Project WeHOPE has grown in strides since it was founded in the winter of 2009.
Originally incorporated as the Lord's Gym, a converted warehouse in East Palo Alto where transients could come and play basketball, it has grown into a transitional housing complex that provides not only food and shelter for homeless people, but also dental care, showers, laundry service and case management.
"The showers and washing (their) clothes ... that helps restore their dignity," said Paul Bains, an East Palo Alto native and pastor at St. Samuel Church of God in Christ who co-founded East Palo Alto's only homeless shelter with his wife, Cheryl Bains. "It raises their level of dignity back to where it was, and hopefully even better. ... When we mentioned this to them, we thought that was going to be a hard sell, but it went over like we had given them a million dollars."
The Palo Alto Weekly donated $10,000 to Project WeHOPE last year as part of the Holiday Fund, which is supported by revenue from the annual Moonlight Run, individual donations, and matching grants from the Packard and Hewlett foundations and the Silicon Valley Community Foundation.
This grant provided for the purchase and installation of a heating, ventilation and air conditioning system in the attic of the warehouse that houses the East Palo Alto homeless shelter.
It also helped Project WeHOPE make a move toward becoming a year-round, permanent shelter, growth the organization is marking with a Thanksgiving celebration on Tuesday, Nov. 26.
However, Project WeHOPE is still in desperate need of funding and support, said Bains, who relies on a paid staff of 12 people plus 40 to 50 volunteers at any given time.
The 40-bed shelter serves an average of 300 people on a daily basis, Bains said.
ProjectWeHOPE is dedicated to a lofty goal, stated on the nonprofit's website: end homelessness in East Palo Alto by 2022.
Bains hopes to accomplish this by doing what the shelter's acronym-name stands for: "We Help Other People Excel."
At Project WeHOPE, this goes beyond providing a place for people to stay for the night.
Last month, Project WeHOPE, in partnership with the San Mateo County Human Services Agency's Center on Homelessness, hosted an event called Homeless Connect. For one day, the shelter was filled with 50 volunteers and staff from 18 community and government agencies, providing services and information to homeless individuals. There were financial coaches, mobile medical and flu clinics, agencies giving out information about housing, shelter referrals, healthcare and counseling services.

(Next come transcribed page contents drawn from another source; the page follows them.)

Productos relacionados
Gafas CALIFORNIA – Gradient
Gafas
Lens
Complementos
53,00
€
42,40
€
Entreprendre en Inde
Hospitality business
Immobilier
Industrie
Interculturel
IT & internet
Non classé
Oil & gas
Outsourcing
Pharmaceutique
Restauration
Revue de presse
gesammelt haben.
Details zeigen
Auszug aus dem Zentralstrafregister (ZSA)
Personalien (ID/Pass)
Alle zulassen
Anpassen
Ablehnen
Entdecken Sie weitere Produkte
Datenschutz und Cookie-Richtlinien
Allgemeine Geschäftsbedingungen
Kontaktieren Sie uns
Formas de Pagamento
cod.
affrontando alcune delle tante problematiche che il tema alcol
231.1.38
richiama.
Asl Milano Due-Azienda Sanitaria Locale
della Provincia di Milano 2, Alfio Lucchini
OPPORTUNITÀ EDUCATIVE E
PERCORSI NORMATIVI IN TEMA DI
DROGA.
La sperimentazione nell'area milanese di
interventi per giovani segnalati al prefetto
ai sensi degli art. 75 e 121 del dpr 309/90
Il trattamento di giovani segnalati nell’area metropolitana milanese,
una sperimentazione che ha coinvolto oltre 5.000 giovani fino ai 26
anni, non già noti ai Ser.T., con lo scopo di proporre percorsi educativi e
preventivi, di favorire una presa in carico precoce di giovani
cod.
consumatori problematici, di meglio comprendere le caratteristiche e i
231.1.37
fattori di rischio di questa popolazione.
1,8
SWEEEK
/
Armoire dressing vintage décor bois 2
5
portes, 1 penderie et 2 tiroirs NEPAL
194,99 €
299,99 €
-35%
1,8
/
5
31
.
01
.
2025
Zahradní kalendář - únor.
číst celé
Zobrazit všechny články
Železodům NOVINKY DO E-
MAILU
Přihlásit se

Fred Peña has been coming to spend the night at Project WeHOPE on a regular basis since 2011. He said he uses the military-style cots to sleep on, showers, laundry and especially likes the small computer work space (a recent addition).
He said that he has seen the shelter evolve over the past few years and that "the light's getting closer," in terms of the execution of Bains' vision for the shelter to become a full-service haven for the homeless.
But it's challenging, when "a lot of (the homeless) have diabetes, mental issues. ... There are people who have been here for a while ... and 30 to 40 percent at any given time are ex-offenders," he said.
Peña also said that Bains has put much of his own money into the cause.
"There have been times in the past where my wife and I and even some of the staff ... have come out of their pocket to pay for food and supplies because we did not have the funding to do so at the time," Bains said.
Project WeHOPE got its start with an initial grant of $1.3 million dollars from San Mateo County, but funding the nonprofit since has been difficult, Bains said.
However, the shelter has progressed from being open only a few months per year with limited services to a revamped, permanent homeless shelter.
Bains said that many homeless say that "the shelter has saved their life," and has allowed them to "feel secure, and reestablish hope in their own lives."